**** Input data

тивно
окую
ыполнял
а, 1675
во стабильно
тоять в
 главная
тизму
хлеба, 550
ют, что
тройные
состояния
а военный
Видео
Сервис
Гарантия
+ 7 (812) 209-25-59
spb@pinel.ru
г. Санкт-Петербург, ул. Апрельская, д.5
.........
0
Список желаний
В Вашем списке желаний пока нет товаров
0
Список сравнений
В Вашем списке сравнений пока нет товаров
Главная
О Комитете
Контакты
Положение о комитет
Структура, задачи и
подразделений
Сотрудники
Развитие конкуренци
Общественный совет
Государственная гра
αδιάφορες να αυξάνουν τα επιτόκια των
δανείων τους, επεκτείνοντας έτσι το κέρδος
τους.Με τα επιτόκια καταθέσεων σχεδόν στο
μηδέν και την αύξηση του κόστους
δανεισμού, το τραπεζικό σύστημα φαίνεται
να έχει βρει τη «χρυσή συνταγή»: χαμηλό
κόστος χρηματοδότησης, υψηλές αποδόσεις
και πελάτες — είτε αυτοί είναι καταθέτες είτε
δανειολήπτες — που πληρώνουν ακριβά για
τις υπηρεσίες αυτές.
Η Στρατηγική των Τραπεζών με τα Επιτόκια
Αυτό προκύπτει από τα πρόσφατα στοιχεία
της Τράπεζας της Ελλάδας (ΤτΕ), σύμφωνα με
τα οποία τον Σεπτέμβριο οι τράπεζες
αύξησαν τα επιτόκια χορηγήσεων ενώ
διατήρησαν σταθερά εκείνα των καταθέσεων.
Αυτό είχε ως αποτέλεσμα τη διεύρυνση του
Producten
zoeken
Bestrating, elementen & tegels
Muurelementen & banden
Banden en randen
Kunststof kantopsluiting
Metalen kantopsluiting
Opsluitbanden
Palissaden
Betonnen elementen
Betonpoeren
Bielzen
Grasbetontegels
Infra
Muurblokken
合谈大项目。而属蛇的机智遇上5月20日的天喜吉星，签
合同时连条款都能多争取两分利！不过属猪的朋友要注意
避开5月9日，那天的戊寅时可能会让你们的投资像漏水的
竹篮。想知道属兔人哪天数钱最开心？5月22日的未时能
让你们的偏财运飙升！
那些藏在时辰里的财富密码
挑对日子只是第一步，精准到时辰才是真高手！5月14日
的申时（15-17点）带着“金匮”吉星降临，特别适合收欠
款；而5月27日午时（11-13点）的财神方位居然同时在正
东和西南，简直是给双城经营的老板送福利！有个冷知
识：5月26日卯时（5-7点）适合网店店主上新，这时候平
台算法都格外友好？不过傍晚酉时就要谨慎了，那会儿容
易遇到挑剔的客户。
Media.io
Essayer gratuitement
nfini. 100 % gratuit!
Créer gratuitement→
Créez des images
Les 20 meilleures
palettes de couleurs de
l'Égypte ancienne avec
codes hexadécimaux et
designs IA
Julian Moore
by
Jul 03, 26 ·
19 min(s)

********

# Task details:
Repeat the records above exactly as they appear.

# Reply:
тивно
окую
ыполнял
а, 1675
во стабильно
тоять в
 главная
тизму
хлеба, 550
ют, что
тройные
состояния
а военный
Видео
Сервис
Гарантия
+ 7 (812) 209-25-59
spb@pinel.ru
г. Санкт-Петербург, ул. Апрельская, д.5
.........
0
Список желаний
В Вашем списке желаний пока нет товаров
0
Список сравнений
В Вашем списке сравнений пока нет товаров
Главная
О Комитете
Контакты
Положение о комитет
Структура, задачи и
подразделений
Сотрудники
Развитие конкуренци
Общественный совет
Государственная гра
αδιάφορες να αυξάνουν τα επιτόκια των
δανείων τους, επεκτείνοντας έτσι το κέρδος
τους.Με τα επιτόκια καταθέσεων σχεδόν στο
μηδέν και την αύξηση του κόστους
δανεισμού, το τραπεζικό σύστημα φαίνεται
να έχει βρει τη «χρυσή συνταγή»: χαμηλό
κόστος χρηματοδότησης, υψηλές αποδόσεις
και πελάτες — είτε αυτοί είναι καταθέτες είτε
δανειολήπτες — που πληρώνουν ακριβά για
τις υπηρεσίες αυτές.
Η Στρατηγική των Τραπεζών με τα Επιτόκια
Αυτό προκύπτει από τα πρόσφατα στοιχεία
της Τράπεζας της Ελλάδας (ΤτΕ), σύμφωνα με
τα οποία τον Σεπτέμβριο οι τράπεζες
αύξησαν τα επιτόκια χορηγήσεων ενώ
διατήρησαν σταθερά εκείνα των καταθέσεων.
Αυτό είχε ως αποτέλεσμα τη διεύρυνση του
Producten
zoeken
Bestrating, elementen & tegels
Muurelementen & banden
Banden en randen
Kunststof kantopsluiting
Metalen kantopsluiting
Opsluitbanden
Palissaden
Betonnen elementen
Betonpoeren
Bielzen
Grasbetontegels
Infra
Muurblokken
合谈大项目。而属蛇的机智遇上5月20日的天喜吉星，签
合同时连条款都能多争取两分利！不过属猪的朋友要注意
避开5月9日，那天的戊寅时可能会让你们的投资像漏水的
竹篮。想知道属兔人哪天数钱最开心？5月22日的未时能
让你们的偏财运飙升！
那些藏在时辰里的财富密码
挑对日子只是第一步，精准到时辰才是真高手！5月14日
的申时（15-17点）带着“金匮”吉星降临，特别适合收欠
款；而5月27日午时（11-13点）的财神方位居然同时在正
东和西南，简直是给双城经营的老板送福利！有个冷知
识：5月26日卯时（5-7点）适合网店店主上新，这时候平
台算法都格外友好？不过傍晚酉时就要谨慎了，那会儿容
易遇到挑剔的客户。
Media.io
Essayer gratuitement
nfini. 100 % gratuit!
Créer gratuitement→
Créez des images
Les 20 meilleures
palettes de couleurs de
l'Égypte ancienne avec
codes hexadécimaux et
designs IA
Julian Moore
by
Jul 03, 26 ·
19 min(s)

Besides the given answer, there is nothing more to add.